4°. La couleur de la peau varie très-souvent ; cet effet est plus fréquent & plus sensible au visage où la peau est plus fine ; le changement de couleur y est excité par la moindre émotion, par la plus légere passion subite ; le visage, lorsqu’il n’est pas encore instruit à feindre, est le miroir de l’ame, & le dépositaire indiscret de ses secrets ; mais il perd à bonne heure cette prérogative ; & lors même qu’il la conserve, on a trouvé le moyen de voiler son changement de couleur par le masque de rouge & de blanc dont on le recouvre. Voyez Visage, Passion. Les maladies font aussi changer la couleur : dans les phrénésies, les fievres ardentes, le visage est rouge, animé ; la peau du reste du corps prend aussi une couleur plus rouge ; dans les défaillances, pendant le froid des fievres intermittentes, dans des maladies de langueur, la peau de tout le corps pâlit, mais moins que celle du visage. Il y a des maladies dont le principal symptome se tire de la décoloration de la peau ; elles sont comprises sous le nom prétendu générique d’ictere ou jaunisse ; voyez ces mots. La peau y prend diverses teintes de jaune, de verd, de brun & de noirâtre ; les jeunes filles pressées par des desirs, effets du besoin naturel, qu’elles ne doivent ou ne peuvent satisfaire, sont sujettes à une maladie qui tire son nom & son caractere de la décoloration de la peau ; on l’appelle pales-couleurs, febris alba amatoria. Voyez Pales-couleurs.
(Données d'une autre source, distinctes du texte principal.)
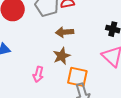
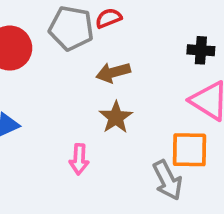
orange square: (77, 77) -> (189, 150), moved

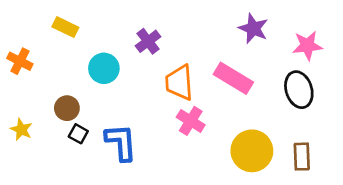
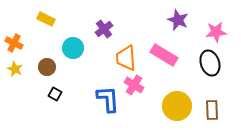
brown circle: (67, 108) -> (47, 67), moved
yellow star: (21, 130) -> (15, 69), moved
blue L-shape: (121, 142) -> (108, 99), moved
5°. Enfin l’éruption de taches, d’exanthèmes, de pustules, changent & alterent en même tems la couleur, l’égalité & la souplesse de la peau, il en résulte différentes maladies qu’on peut voir aux articles particuliers & sur lesquelles on peut consulter l’article précédent ; nous observerons seulement que dans les maladies aiguës, lorsque l’éruption paroissant, diminue la violence des symptomes, on doit les regarder comme un bon signe ; si au contraire les accidens ne sont point calmés, elle augmente le danger ; la nature & la couleur des exanthèmes peut encore concourir à le rendre plus pressant ; par exemple, si elles sont en grand nombre, d’un mauvais caractere, livides, noirâtres, &c. Voyez Fievres éruptives. (m)

Peau, (Critiq. sacrée.) pellis ; ce mot signifie d’ordinaire dans le vieux Testament, la peau qui couvre la chair, & les os de tout animal ; il se prend aussi pour le corps entier, pour la personne, Habac. xl. 26. & au figuré pour des tentes, parce qu’elles se faisoient de peaux de bêtes. Pelles terræ Madian turbabuntur ; Habac. iij. 7, l’effroi se mettra dans les tentes des Médianites. (D. J.)

Peau, terme de marchands & artisans ; ce mot en général se dit particulierement de cette dépouille de l’animal qui est différemment apprêtée ou préparée par les Pelletiers, Tanneurs, Mégissiers, Chamoiseurs, Peaussiers, Corroyeurs, Parcheminiers, Maroquiniers, Gantiers, &c.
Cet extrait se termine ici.